Triptych B remixes a ten second clip of someone stroking a bee into three short interconnected films of found footage. It brings tactile experience, and how it is learned, taught and shared, to the fore, exploring how the screen can have a physicality that moves away from the delineation of objects, subjects and observers towards the luxury of experiencing surface, texture and touch. Triptych B’s three sections Be Touching, Should Be, and Be a Bee are part celebration of the ‘how to’ video, part synesthetic experiment and in part a commentary on social sensitivity.

    
Death Drive by Liz Rodda (US, 2013, 7:37)

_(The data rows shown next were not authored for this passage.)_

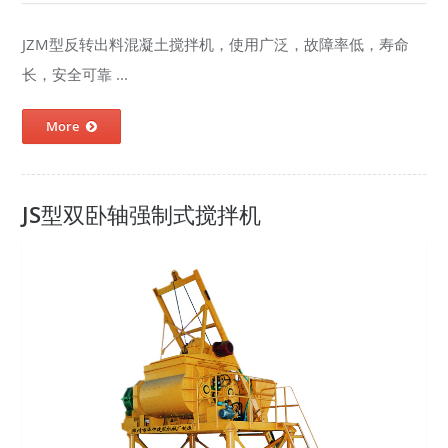
JZM型反转出料混凝土搅拌机，使用广泛，故障率低，寿命
长，安全可靠 ...
More
JS型双卧轴强制式搅拌机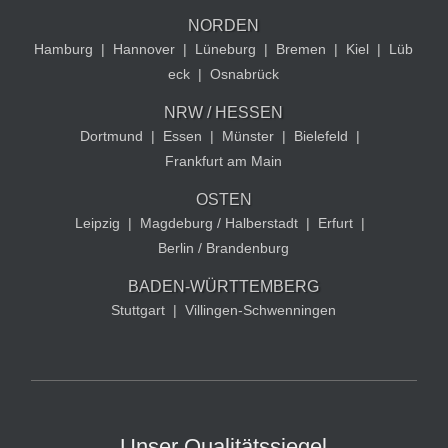
NORDEN
Hamburg
|
Hannover
|
Lüneburg
|
Bremen
|
Kiel
|
Lüb
eck
|
Osnabrück
NRW / HESSEN
Dortmund
|
Essen
|
Münster
|
Bielefeld
|
Frankfurt am Main
OSTEN
Leipzig
|
Magdeburg / Halberstadt
|
Erfurt
|
Berlin / Brandenburg
BADEN-WÜRTTEMBERG
Stuttgart
|
Villingen-Schwenningen
Unser Qualitätssiegel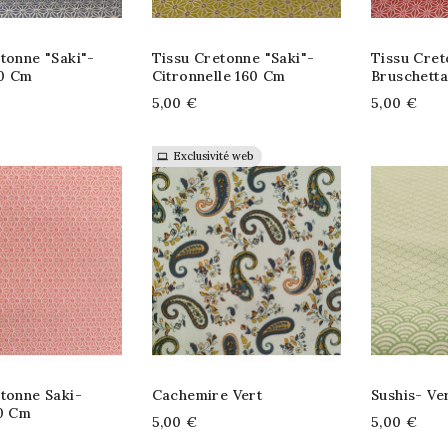
tonne "saki"-
Tissu Cretonne "saki"-
Tissu Cret
0 Cm
Citronnelle 160 Cm
Bruschett
5,00 €
5,00 €
Exclusivité web
tonne Saki-
Cachemire Vert
Sushis- Ve
60 Cm
5,00 €
5,00 €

In his essay, “Beyond the Pleasure Principle,” Freud describes the death drive as a force that makes us behave in ways that counter Darwinian self-preservation. Death Drive consists of two YouTube videos shown side-by-side. On the left is a car driving smoothly through the Grand Canyon. On the right, a driverless car is stuck in reverse and circles continuously. The accompanying audio, sampled from a warped LP, suggests both decay and ceaseless repetition.

    
Cliffs Quarries Bridges and Dams by Josh Hite (Canada, digital video, 2012, 4:00)

Cliffs Quarries Bridges and Dams presents a series of moments in which bodies have just plunged into water from a height, leaving only their splashes as a visible trace. Video fragments of jumpers from the titular structures are sequenced by the audible reactions of onlookers behind the camera.

    
Fly by Scott Stark (US, 2012, 3:00)

A found 16mm film featuring an able practitioner of what is often called “the purest sport.”